Stored data entries
- - -
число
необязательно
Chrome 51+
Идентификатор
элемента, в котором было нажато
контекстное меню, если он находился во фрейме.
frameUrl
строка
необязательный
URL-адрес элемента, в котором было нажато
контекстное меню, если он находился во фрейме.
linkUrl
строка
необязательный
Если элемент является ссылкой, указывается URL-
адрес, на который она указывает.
- - -
When a line of the records includes "было", that line belongs in the answer.

элемента, в котором было нажато
URL-адрес элемента, в котором было нажато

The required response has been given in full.